This year’s Global Earth Exchange on June 17 inspired people to give attention and beauty to hurt and endangered places in at least 11 countries and 19 U.S. states! (And the stories are still trickling in.)
All these stories show such love of place, such sorrow when something damages a special place, and such creativity in the making a gift of beauty for the place. You can read all the storieson our website. For the next few months, we will occasionally share some of them here on Radical Joy Revealed.
Tania Haberland lives in Mauritius, the tiny island nation in the Indian Ocean, east of Africa. For her Global Earth Exchange she paid a visit and created ceremony for the mistreated ocean.
There is an ongoing problem of dumping trash and pollution being thrown or allowed to pour out from drains and canals — from sewage to fertilizers to swimming pool water, etc. and misuse of & extraction from the ocean and her creatures for tourism, leisure, business along the coasts of Mauritius, including in front of my home in the village of La Gaulette.
This January we had torrential rains and flooding, and with this the rivers and canals poured down the mountains above us onto the roads, through homes, and into the ocean.
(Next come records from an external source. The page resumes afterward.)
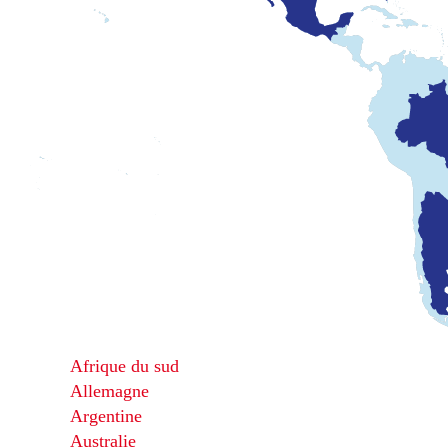
Afrique du sud
Allemagne
Argentine
Australie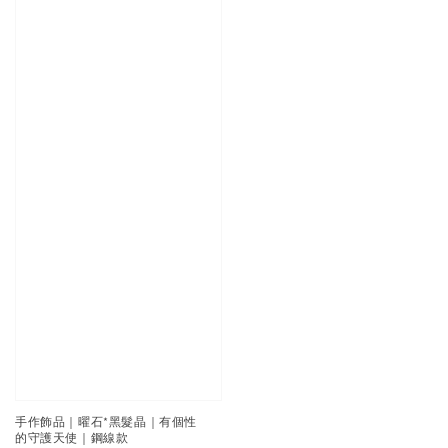
手作飾品｜曜石*黑髮晶｜有個性
的守護天使｜鋼線款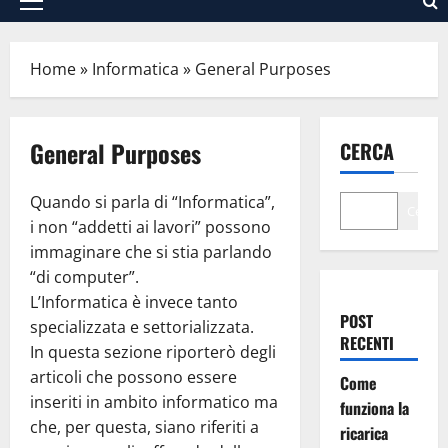
Menu
principale
Home
»
Informatica
»
General Purposes
General Purposes
CERCA
Quando si parla di “Informatica”,
Cerca
i non “addetti ai lavori” possono
immaginare che si stia parlando
“di computer”.
L’Informatica è invece tanto
POST
specializzata e settorializzata.
RECENTI
In questa sezione riporterò degli
articoli che possono essere
Come
inseriti in ambito informatico ma
funziona la
che, per questa, siano riferiti a
ricarica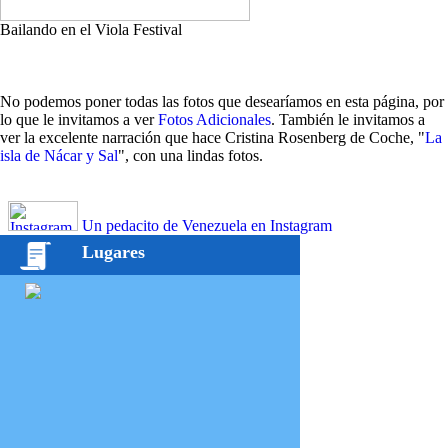
Bailando en el Viola Festival
No podemos poner todas las fotos que desearíamos en esta página, por
lo que le invitamos a ver
Fotos Adicionales
. También le invitamos a
ver la excelente narración que hace Cristina Rosenberg de Coche, "
La
isla de Nácar y Sal
", con una lindas fotos.
Un pedacito de Venezuela en Instagram
Lugares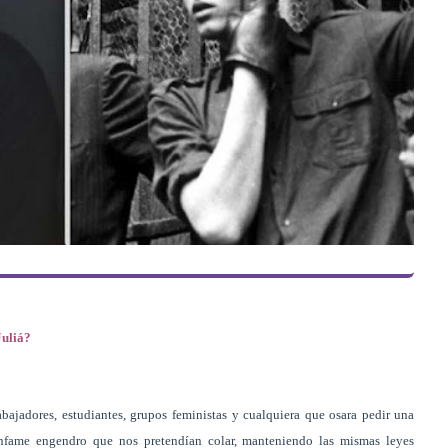
Juliá?
abajadores, estudiantes, grupos feministas y cualquiera que osara pedir una
infame engendro que nos pretendían colar, manteniendo las mismas leyes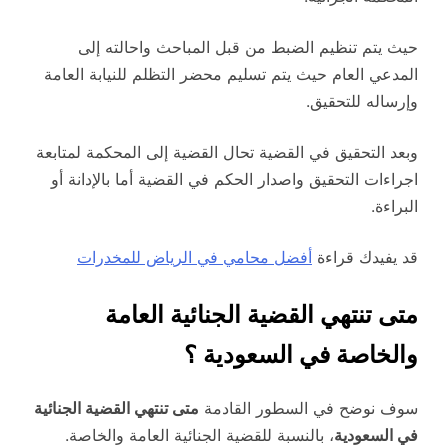
حيث يتم تنظيم الضبط من قبل المباحث واحالته إلى
المدعي العام حيث يتم تسليم محضر التظلم للنيابة العامة
وإرساله للتحقيق.
وبعد التحقيق في القضية تحال القضية إلى المحكمة لمتابعة
اجراءات التحقيق واصدار الحكم في القضية أما بالإدانة أو
البراءة.
قد يفيدك قراءة
أفضل محامي في الرياض للمخدرات
متى تنتهي القضية الجنائية العامة
والخاصة في السعودية ؟
سوف نوضح في السطور القادمة
متى تنتهي القضية الجنائية
في السعودية
، بالنسبة للقضية الجنائية العامة والخاصة.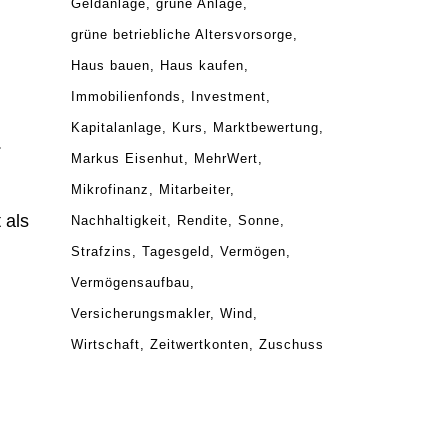
Geldanlage
grüne Anlage
grüne betriebliche Altersvorsorge
Haus bauen
Haus kaufen
Immobilienfonds
Investment
Kapitalanlage
Kurs
Marktbewertung
.
Markus Eisenhut
MehrWert
Mikrofinanz
Mitarbeiter
 als
Nachhaltigkeit
Rendite
Sonne
Strafzins
Tagesgeld
Vermögen
Vermögensaufbau
Versicherungsmakler
Wind
Wirtschaft
Zeitwertkonten
Zuschuss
The water has never recovered from this. Strange mud has settled on the bottom of the floor and invasive long green seaweed like a monster’s hair has grown and continues to grow. It is still a magical place full of beauty, but every day I notice how the ocean is suffering and being continuously mistreated. Some days I am not comfortable to swim in her because of the pollution, other days I feel safe and free. I wanted to apologise for what my species is doing and thank the water for her gifts to me and all of us.
It was a stormy windy blustery early tropical winter morning and new moon low tide. I gathered flowers (beauty), a sprig of neem (purification) and an old benitier clam shell (restitution—that should be returned to the ocean, as too many have been and are being removed—especially by churches for holding holy water—and they are endangered now) from my garden and called my rescue dogs Luna and Onda to join me.
I walked to where the seaweed is particularly thick and buried the shell in the mud and sand below, apologizing for all we do and have done to the ocean that is extractive, polluting , disrespectful. I recited the opening lines of my poem “Watershed”: Oh Great Water of Sea Sky and Space / we love you,” like a mantra over and over and gave the offerings of flowers and neem as well as some of my hair, and I placed my hands on the water and sent love from my heart, trying to cradle the water in my hands and heart like I would when giving a human a bodywork session. I felt my heart breaking and tears came as I watched the flowers flow away with the current.
And then something in my heart lifted, and a strange sense of joy rose up helped by the exuberance of my canine companions jumping all over the place and playing with the offerings (reminding me of the importance of dance and play) I surveyed the whole space around me turning 360 degrees and felt so blessed for being here in this place of beauty despite all the horrid things we do. I took a piece of seaweed to bring back as a reminder of the repercussions of our actions. Once in my garden I went to a dead tree trunk I have been placing broken things on and suddenly understood why I had been drawn to place broken plates and glasses and even shards of a statue and crushed shell—I was creating an altar of the broken (physical and metaphorical), and so I rearranged the broken pieces to catch the sunlight and added the seaweed and a frangipani flower and a strand of hair and fresh water in another benitier shell (to be restituted to the ocean soon as well) at the feet of this phoenix-like trunk in my lush tropical garden and I meditated on the beauty of broken things and hearts able to open up to possibilities thanks to being broken.